Exercise details »
No pictures belong in the copy, but every line of the material below must be reproduced exactly.

Extracted data »
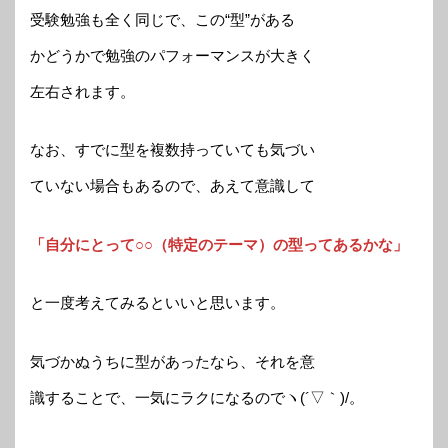
受験勉強も全く同じで、この“型”がある
かどうかで勉強のパフォーマンスが大きく
左右されます。
なお、すでに型を複数持っていても気づい
ていない場合もあるので、あえて意識して
「自分にとって○○（特定のテーマ）の型ってあるかな」
と一度考えてみるといいと思います。
気づかぬうちに型があったなら、それを意
識することで、一気にラクになるのでヽ(´▽｀)/。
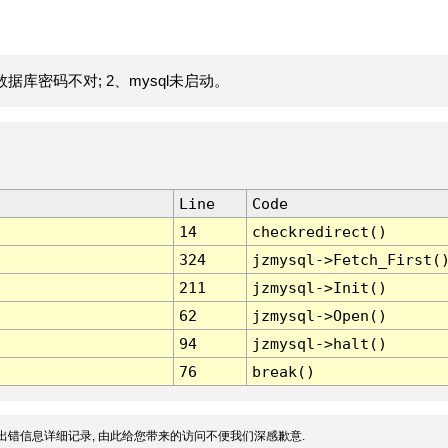
据库密码不对; 2、mysql未启动。
Line
Code
14
checkredirect()
324
jzmysql->Fetch_First(
211
jzmysql->Init()
62
jzmysql->Open()
94
jzmysql->halt()
76
break()
出错信息详细记录, 由此给您带来的访问不便我们深感歉意.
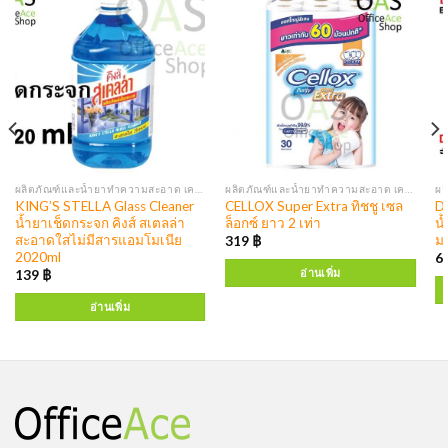
ผลิตภัณฑ์และน้ำยาทำความสะอาด เครื่องจ่ายสบู่ แอลกอฮอล์
ผลิตภัณฑ์และน้ำยาทำความสะอาด เครื่องจ่ายสบู่ แอลกอฮอล์
KING’S STELLA Glass Cleaner
CELLOX Super Extra ทิชชู เซล
D
น้ำยาเช็ดกระจก คิงส์ สเตลล่า
ล็อกซ์ ยาว 2 เท่า
น้
สะอาดใสไม่มีสารแอมโมเนีย
ม
319
฿
2020ml
6
อ่านเพิ่ม
139
฿
อ่านเพิ่ม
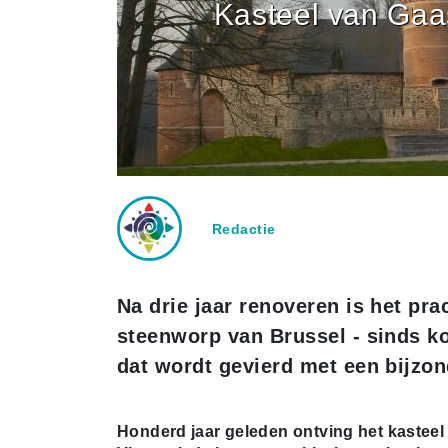
Kasteel van Ga
Redactie
Na drie jaar renoveren is het pr
steenworp van Brussel - sinds k
dat wordt gevierd met een bijzo
Honderd jaar geleden ontving het kasteel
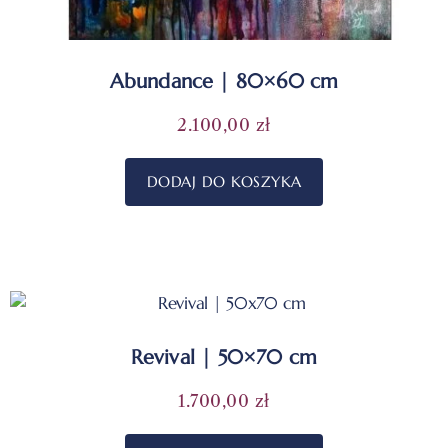
Abundance | 80×60 cm
2.100,00
zł
DODAJ DO KOSZYKA
Revival | 50×70 cm
1.700,00
zł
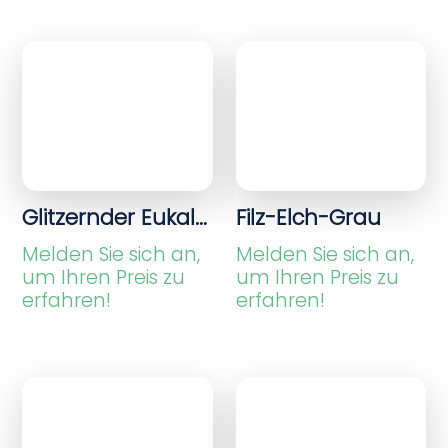
Glitzernder Eukalyptuszweig Silber
Filz-Elch-Grau
Melden Sie sich an,
Melden Sie sich an,
um Ihren Preis zu
um Ihren Preis zu
erfahren!
erfahren!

Solution to this task »
受験勉強も全く同じで、この“型”がある
かどうかで勉強のパフォーマンスが大きく
左右されます。
なお、すでに型を複数持っていても気づい
ていない場合もあるので、あえて意識して
「自分にとって○○（特定のテーマ）の型ってあるかな」
と一度考えてみるといいと思います。
気づかぬうちに型があったなら、それを意
識することで、一気にラクになるのでヽ(´▽｀)/。
据库密码不对; 2、mysql未启动。
Line
Code
14
checkredirect()
324
jzmysql->Fetch_First(
211
jzmysql->Init()
62
jzmysql->Open()
94
jzmysql->halt()
76
break()
出错信息详细记录, 由此给您带来的访问不便我们深感歉意.
ผลิตภัณฑ์และน้ำยาทำความสะอาด เครื่องจ่ายสบู่ แอลกอฮอล์
ผลิตภัณฑ์และน้ำยาทำความสะอาด เครื่องจ่ายสบู่ แอลกอฮอล์
KING’S STELLA Glass Cleaner
CELLOX Super Extra ทิชชู เซล
D
น้ำยาเช็ดกระจก คิงส์ สเตลล่า
ล็อกซ์ ยาว 2 เท่า
น้
สะอาดใสไม่มีสารแอมโมเนีย
ม
319
฿
2020ml
6
อ่านเพิ่ม
139
฿
อ่านเพิ่ม
Kasteel van Ga
Redactie
Na drie jaar renoveren is het pr
steenworp van Brussel - sinds k
dat wordt gevierd met een bijzo
Honderd jaar geleden ontving het kasteel
Abundance | 80×60 cm
2.100,00
zł
DODAJ DO KOSZYKA
Revival | 50×70 cm
1.700,00
zł
Glitzernder Eukalyptuszweig Silber
Filz-Elch-Grau
Melden Sie sich an,
Melden Sie sich an,
um Ihren Preis zu
um Ihren Preis zu
erfahren!
erfahren!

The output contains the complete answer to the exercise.